Malware details
- Technical name: As Fast16 By Microsoft; Trojan:WinNT/FastSixteen.A!dha By Sophos; Mal/Generic-S By Kaspersky; Trojan.Win32.Fast16.a By Trend Micro; Mal_Strat-3
- Type: Rootkit
- Classification: Computer worm
- Origin: United States
- Author: Equation Group

Cyberattack event
- Target: LS-DYNA 970; PKPM; MOHID;

Technical details
- Size: ~43kB (fast16.sys), ~308 KB (svcmgmt.exe)
- Written in: Lua, C, C++

= Fast16 =

Malware

Fast16 is a cyber sabotage framework and malware platform. Core components of the framework date back to approximately 2005, making it one of the earliest known examples of precision industrial sabotage, predating the public discovery of the Stuxnet worm by five years. The malware was identified by researchers from SentinelOne, who linked it to the signatures found in the 2017 Shadow Brokers leak of tools allegedly belonging to the National Security Agency.

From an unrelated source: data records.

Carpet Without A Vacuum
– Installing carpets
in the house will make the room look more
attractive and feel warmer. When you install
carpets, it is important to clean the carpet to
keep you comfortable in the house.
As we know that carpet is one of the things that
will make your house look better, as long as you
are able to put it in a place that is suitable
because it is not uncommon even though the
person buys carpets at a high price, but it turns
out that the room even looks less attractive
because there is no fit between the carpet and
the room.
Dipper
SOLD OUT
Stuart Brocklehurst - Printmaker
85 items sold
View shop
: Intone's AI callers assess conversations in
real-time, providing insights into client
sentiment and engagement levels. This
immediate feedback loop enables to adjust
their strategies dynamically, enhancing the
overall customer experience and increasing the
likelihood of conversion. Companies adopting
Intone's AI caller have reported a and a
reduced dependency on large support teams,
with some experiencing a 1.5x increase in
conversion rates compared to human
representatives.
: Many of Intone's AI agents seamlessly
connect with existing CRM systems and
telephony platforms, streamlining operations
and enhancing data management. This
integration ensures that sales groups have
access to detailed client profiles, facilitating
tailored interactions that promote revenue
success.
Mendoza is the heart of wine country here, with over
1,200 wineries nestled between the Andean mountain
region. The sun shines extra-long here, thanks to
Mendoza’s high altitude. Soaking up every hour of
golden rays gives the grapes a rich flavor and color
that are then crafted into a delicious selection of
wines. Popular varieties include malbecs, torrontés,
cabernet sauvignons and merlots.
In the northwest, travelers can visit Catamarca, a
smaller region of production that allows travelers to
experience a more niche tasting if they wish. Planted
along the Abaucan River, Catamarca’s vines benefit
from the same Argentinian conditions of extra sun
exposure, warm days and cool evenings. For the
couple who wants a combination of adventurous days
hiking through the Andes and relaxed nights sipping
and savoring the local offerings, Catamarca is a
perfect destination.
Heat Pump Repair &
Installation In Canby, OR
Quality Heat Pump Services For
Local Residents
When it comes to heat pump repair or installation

The framework is characterized by its use of an embedded Lua virtual machine for modularity and a kernel-mode filesystem driver designed for "adversary-in-the-simulation" attacks. Unlike traditional malware designed for data exfiltration or system destruction, Fast16 targets high-precision engineering and simulation software, specifically suites such as LS-DYNA, AUTODYN, PKPM, and MOHID. It utilizes a rule-based engine to intercept executable files in memory and subtly patch floating-point arithmetic routines. These systematic manipulations are intended to produce inaccurate mathematical results in physical modeling, which could lead to inexplicable engineering failures or the sabotage of sensitive research, such as nuclear weapons simulations.